I have a .txt file of "Alice in the Wonderland" and need to strip all the punctuation and make all of the words lower case, so I can find the number of unique words in the file. The wordlist
referred to below is one list of all the individual words as strings from the book, so wordlist
looks like this
["Alice's", 'Adventures', 'in', 'Wonderland', "ALICE'S",
'ADVENTURES', 'IN', 'WONDERLAND', 'Lewis', 'Carroll', 'THE',
'MILLENNIUM', 'FULCRUM', 'EDITION', '3.0', 'CHAPTER', 'I',
'Down', 'the', 'Rabbit-Hole', 'Alice', 'was', 'beginning',
'to', 'get', 'very', 'tired', 'of', 'sitting', 'by', 'her',
'sister', 'on', 'the', 'bank,'
The code i have for the solution so far is
from string import punctuation
def wordcount(book):
for word in wordlist:
no_punc = word.strip(punctuation)
lower_case = no_punc.lower()
newlist = lower_case.split()
print(newlist)
This works for stripping punctuation and making all words lowercase, however the newlist = lower_case.split()

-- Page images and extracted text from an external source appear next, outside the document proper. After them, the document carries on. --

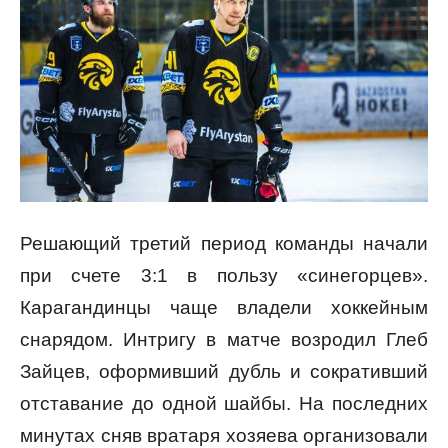
Решающий третий период команды начали
при счете 3:1 в пользу «синегорцев».
Карагандинцы чаще владели хоккейным
снарядом. Интригу в матче возродил Глеб
Зайцев, оформивший дубль и сокративший
отставание до одной шайбы. На последних
минутах сняв вратаря хозяева организовали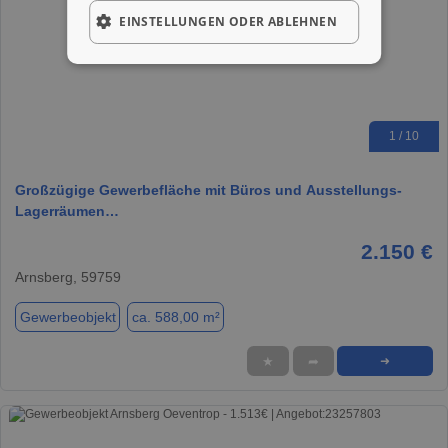
EINSTELLUNGEN ODER ABLEHNEN
1 / 10
Großzügige Gewerbefläche mit Büros und Ausstellungs-
Lagerräumen…
2.150 €
Arnsberg, 59759
Gewerbeobjekt
ca. 588,00 m²
★
➦
➜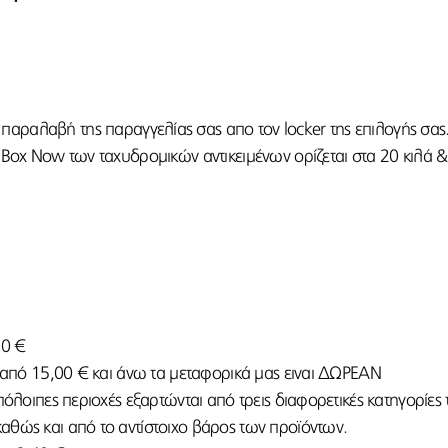
παραλαβή της παραγγελίας σας απο τον locker της επιλογής σας
 Box Now των ταχυδρομικών αντικειμένων ορίζεται στα 20 κιλά & 
50 €
ι από 15,00 € και άνω τα μεταφορικά μας ειναι ΔΩΡΕΑΝ
υπόλοιπες περιοχές εξαρτώνται από τρεις διαφορετικές κατηγορίε
αθώς και από το αντίστοιχο βάρος των προϊόντων.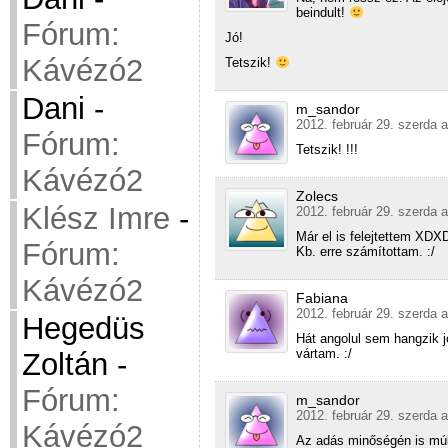
beindult!
Fórum:
Jó!
Kávézó2
Tetszik!
Dani
-
m_sandor
2012. február 29. szerda a
Fórum:
Tetszik! !!!
Kávézó2
Zolecs
Klész Imre
-
2012. február 29. szerda a
Már el is felejtettem XDX
Fórum:
Kb. erre számítottam. :/
Kávézó2
Fabiana
2012. február 29. szerda a
Hegedüs
Hát angolul sem hangzik j
vártam. :/
Zoltán
-
Fórum:
m_sandor
2012. február 29. szerda a
Kávézó2
Az adás minőségén is múli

makes an individual list of every word, so I cannot iterate over one big list to find the number of unique words. The reason I did the .split()
is so that when iterated over, python does not count ever letter as a word, rather each word is kept intact since it is its own list item. Any ideas on how I can improve this or a more efficient approach? Here is a sample of the output
['down']
['the']
['rabbit-hole']
['alice']
['was']
['beginning']
['to']
['get']
['very']
['tired']
['of']
['sitting']
['by']
['her']